About this task:
In the records that follow, the lines from the one containing "production , green screen options are" to the one containing "people spending more time on", inclusive, are to be given again exactly.

Page images and extracted text:
▬▬▬
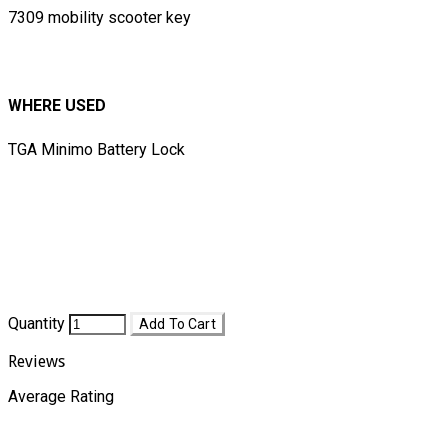
7309 mobility scooter key
WHERE USED
TGA Minimo Battery Lock
​​
Quantity
Add To Cart
Reviews
Average Rating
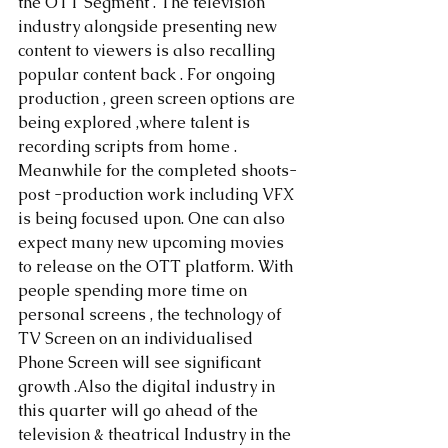
the OTT Segment . The television 
industry alongside presenting new 
content to viewers is also recalling 
popular content back . For ongoing 
production , green screen options are 
being explored ,where talent is 
recording scripts from home . 
Meanwhile for the completed shoots- 
post -production work including VFX 
is being focused upon. One can also 
expect many new upcoming movies 
to release on the OTT platform. With 
people spending more time on 
personal screens , the technology of 
TV Screen on an individualised 
Phone Screen will see significant 
growth .Also the digital industry in 
this quarter will go ahead of the 
television & theatrical Industry in the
▬▬▬
Expected answer:
production , green screen options are 
being explored ,where talent is 
recording scripts from home . 
Meanwhile for the completed shoots- 
post -production work including VFX 
is being focused upon. One can also 
expect many new upcoming movies 
to release on the OTT platform. With 
people spending more time on 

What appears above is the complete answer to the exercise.